The jump off point to many natural, historical and cultural attractions in Central Vietnam, Da Nang has been a well-kept secret amongst visitors – until now.
Words: Joey Gan Photography: Chua Siew Ching
When the offer to visit Da Nang first came about, my initial reaction was joy swiftly followed by bewilderment. I knew almost nothing about this place except that it had once been the host city of a beauty pageant. I asked my friends about it and they gladly yapped away about Hanoi and Ho Chi Minh City instead. Da Nang? They had never heard of it and tried steering the conversation back to the other two cities.
From their experiences in Vietnam, I began to draw a picture of a gazillion motorbikes on the streets – a melee of honking bikes, chaotic traffic and pedestrians dashing across streets for dear life. This bedlam was ingrained in my mind and I braced for the impending chaos in Da Nang as well.
Discovering Da Nang
When I arrived in Da Nang city, there were hardly any vehicles whizzing by, let alone a gazillion motorbikes. There were a few around with the occasional honking, but on the whole, the riders were well-behaved and cruised at moderate speeds. This was nothing like I had imagined Da Nang to be.
The largest city in Central Vietnam, Da Nang is well connected by air, sea and road. During the Vietnam War, Da Nang served as an airbase for both Vietnamese and US air forces. Scars from the past still remain but that hasn’t stopped Da Nang from becoming a commercial and education hub in Central Vietnam. It is also fast becoming a holiday destination.

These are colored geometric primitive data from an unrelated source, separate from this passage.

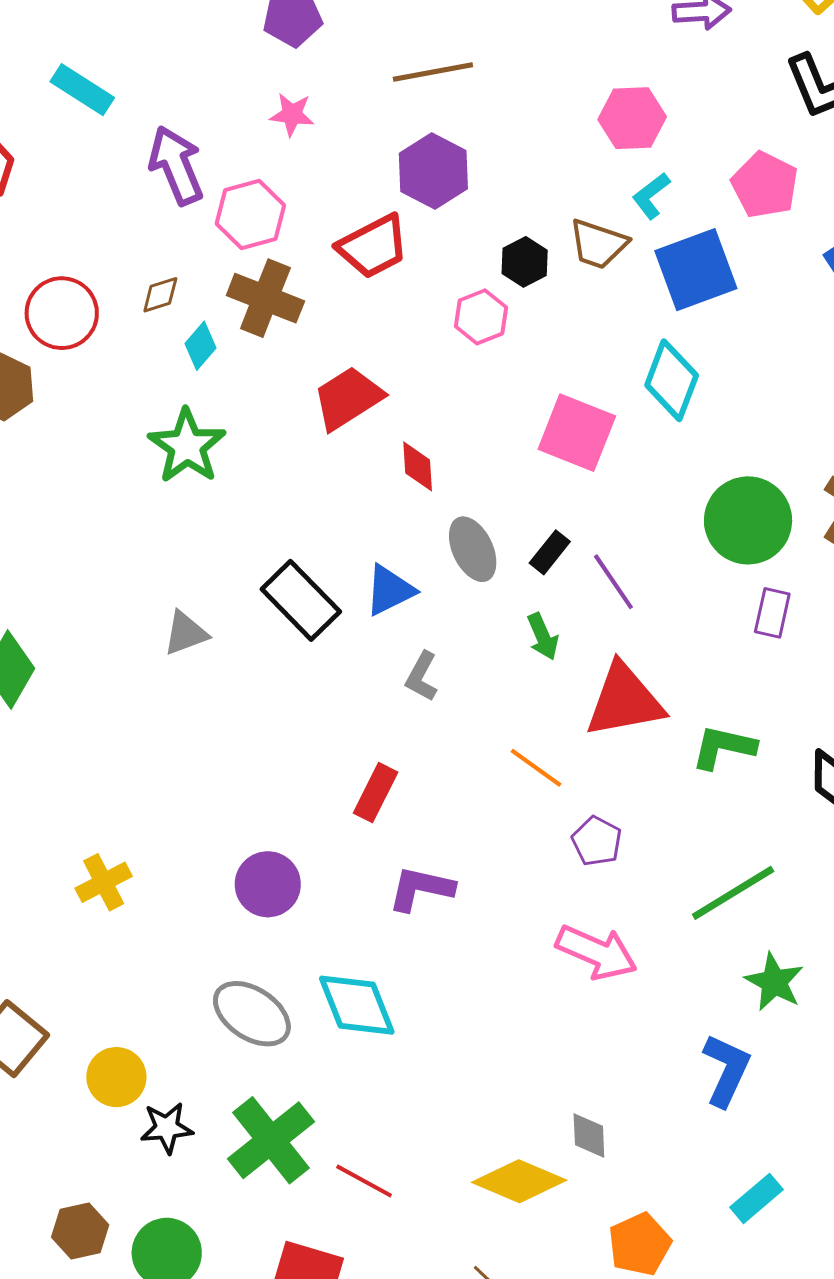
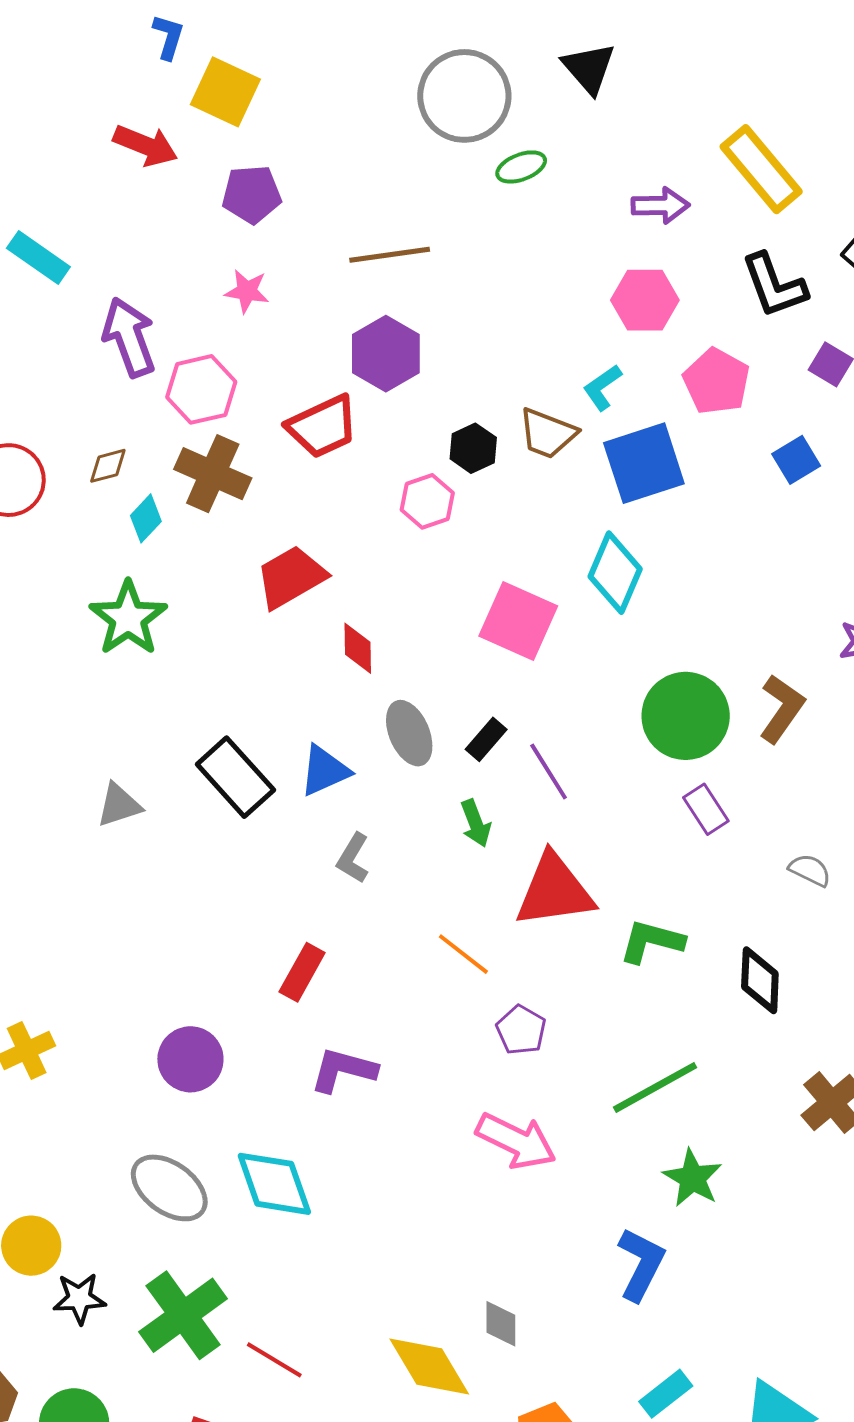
pink hexagon: (632, 118) -> (645, 300), moved
purple rectangle: (772, 613) -> (706, 809), turned -48
yellow diamond: (519, 1181) -> (429, 1367), turned 34

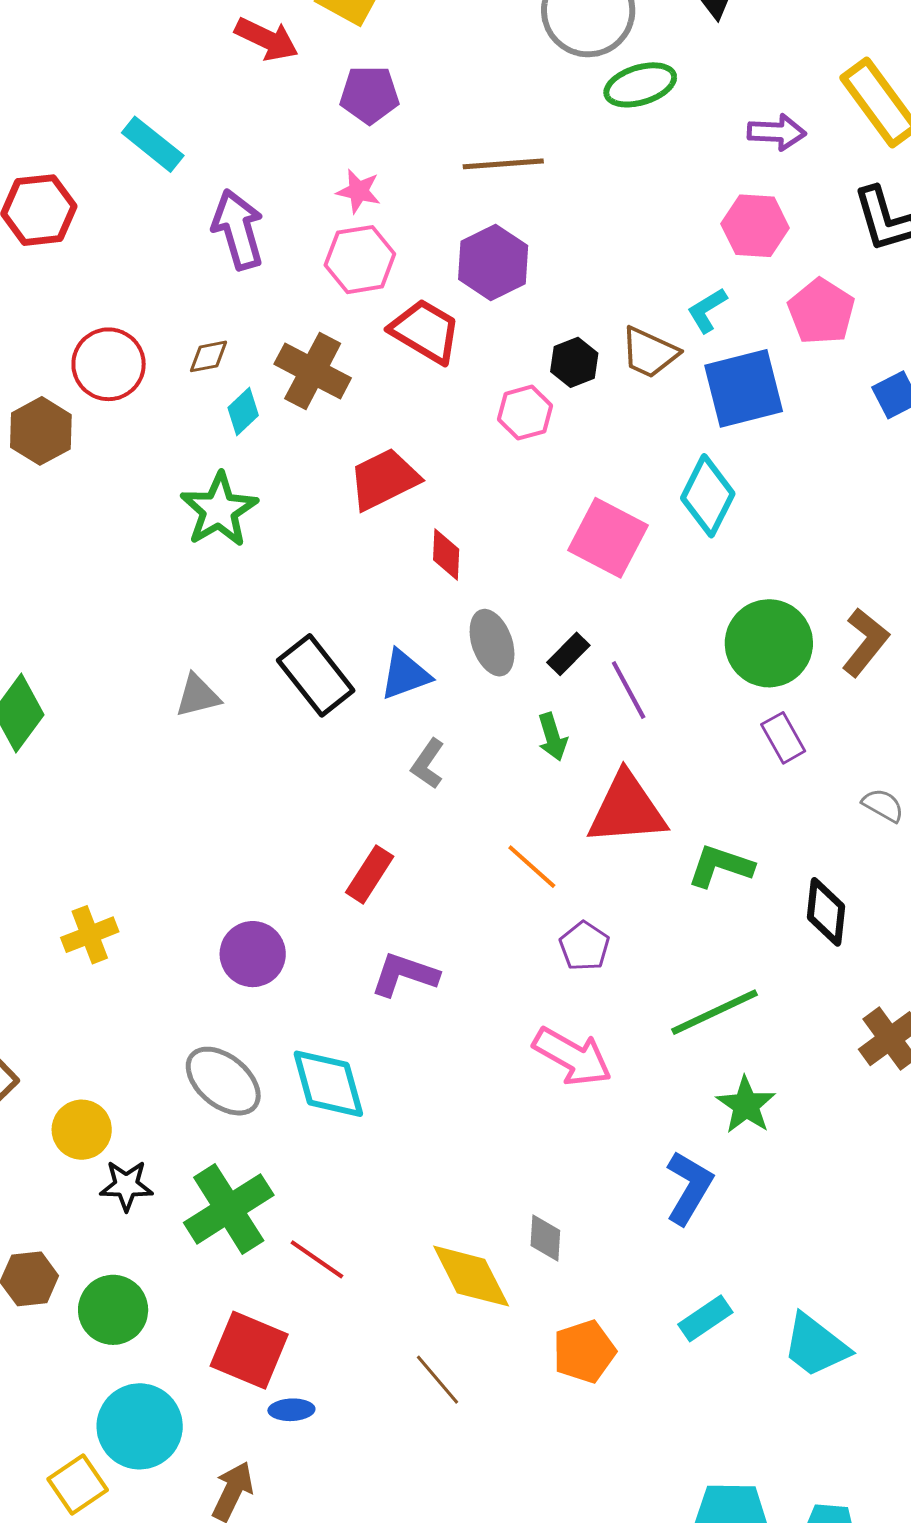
green ellipse: (521, 167) -> (640, 85), size x1.4
pink hexagon: (201, 389) -> (360, 260), moved
red trapezoid: (323, 427) -> (425, 331), turned -128

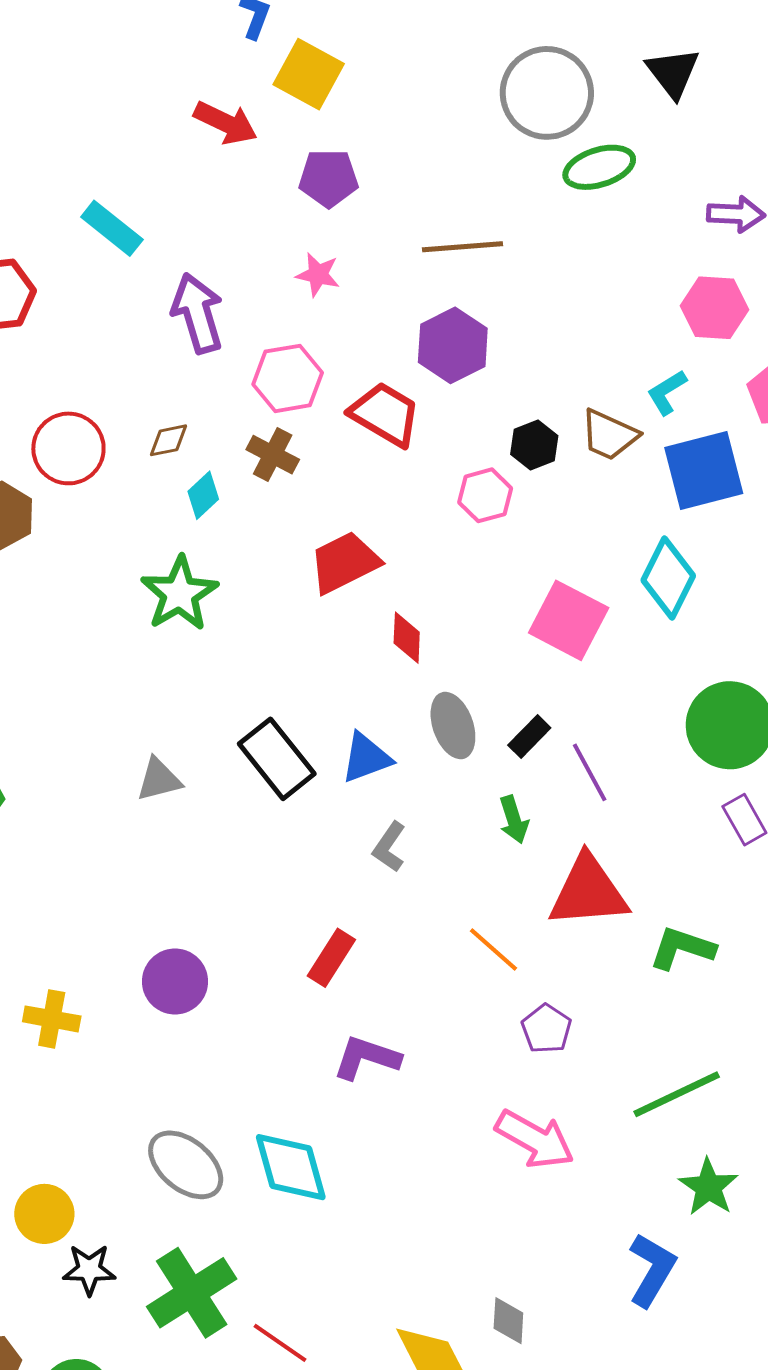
pink hexagon: (360, 260) -> (288, 378), moved
brown cross: (313, 371) -> (273, 455), size x0.7
yellow cross: (90, 935) -> (52, 1019), turned 32
purple circle: (253, 954) -> (175, 981), moved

Additionally, due to its strategic location, Da Nang connects visitors to the country’s three UNESCO Heritage Sites: My Son Sanctuary, Hoi An Ancient Town, and the Complex of Hue Monuments. Within Da Nang, the Marble Mountains, China Beach and Non Nuoc stone-carving village are popular attractions that link Da Nang’s past to its present.

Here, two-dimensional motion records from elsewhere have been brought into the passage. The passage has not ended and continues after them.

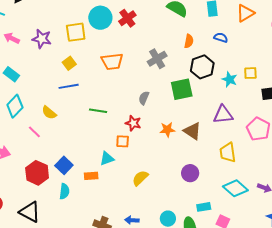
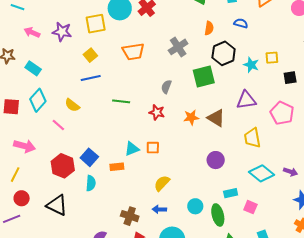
orange square: (123, 141) -> (153, 148), moved
yellow semicircle: (140, 178) -> (162, 183), moved

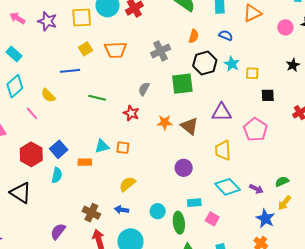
yellow square: (90, 55) -> (85, 49), moved
cyan star: (251, 65) -> (232, 64), moved

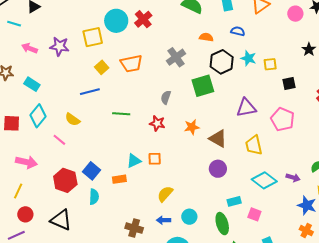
orange semicircle: (194, 36) -> (206, 37), turned -88
brown triangle: (189, 126) -> (218, 139), moved
cyan circle: (158, 211) -> (189, 217), moved

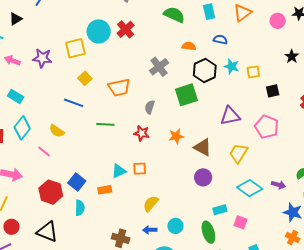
orange trapezoid: (131, 64) -> (119, 87), moved
blue line: (90, 92) -> (74, 103), turned 36
yellow trapezoid: (254, 145) -> (239, 153), turned 45

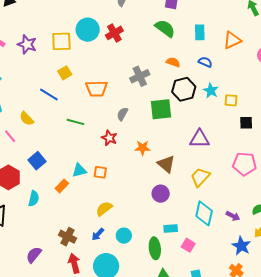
pink pentagon: (267, 127) -> (245, 164), moved, turned -30
blue square: (77, 182) -> (37, 161), moved
cyan diamond: (250, 188) -> (204, 213), turned 55
orange rectangle: (105, 190) -> (62, 186), turned -48
blue arrow: (150, 230) -> (98, 234), turned -56

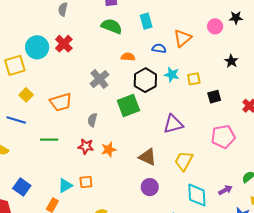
orange triangle: (232, 40) -> (183, 38), moved
orange star: (143, 148) -> (109, 150), moved
purple arrow: (233, 216) -> (225, 190), turned -40

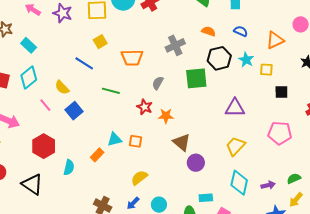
orange triangle: (183, 38) -> (275, 40), moved
brown triangle: (148, 157) -> (182, 142), moved
blue square: (22, 187) -> (74, 111), moved

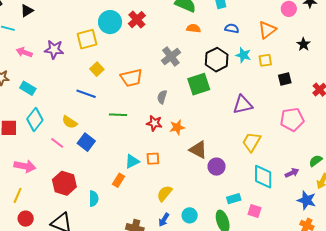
orange semicircle: (209, 31) -> (194, 28), moved

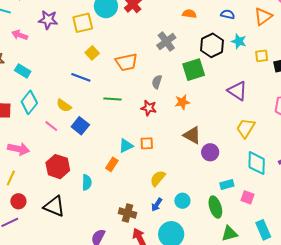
purple star: (54, 49) -> (48, 20), moved
yellow square: (265, 60) -> (262, 56), moved
purple triangle: (243, 105) -> (237, 91), turned 45
orange star: (177, 127) -> (182, 102), moved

My first stop in Da Nang was Marble Mountains, located in Ngu Hanh Son ward, south of Da Nang city. This cluster of marble and limestone hills has five peaks, each named after one of the five elements of the universe according to Oriental philosophy: Thuy Son (Water Peak), Moc Son (Metal Peak), Tho Son (Earth Peak), Moc Son (Wood Peak), and Hoa Son (Fire Peak).
I decided on Thuy Son, it being the main attraction near Non Nuoc village. The only way to the peak is via 156 stone steps, located in different parts of the hill that lead to a few pagodas, a cave temple and watchtowers.
The cave temple, Huyen Khong Cave, stood out as the most interesting attraction. My guide, who incidentally was also named Huyen, explained the caves chequered past that extends all the way to the Vietnam War. According to Huyen, the cave was used as a hospital to treat wounded soldiers. I looked down from the cave entrance and imagined all the injured bodies lying on the damp floor. I surveyed the chilly surrounding with a heavy heart, my eyes fixed on the damp wall surface, the only remaining witness of the painful past.
The cave is now a Buddhist temple. After paying my respects, I moved on to Vong Hai Dai Watchtower at the top of Thuy Son to take in the serene landscape, with the South China Sea in the distance. I rounded up my visit in Thuy Son with a stroll to Non Nouc village, a settlement at the foothill that thrives on stone carving, a profession that’s been practiced for the past 300 years. Here, sculptures as tall as a seven-foot Guan Yin (Goddess of Mercy) statue, or as small as a marble chess set are on sale.
*Admission to Thuy Son is USD1 or VND20,000.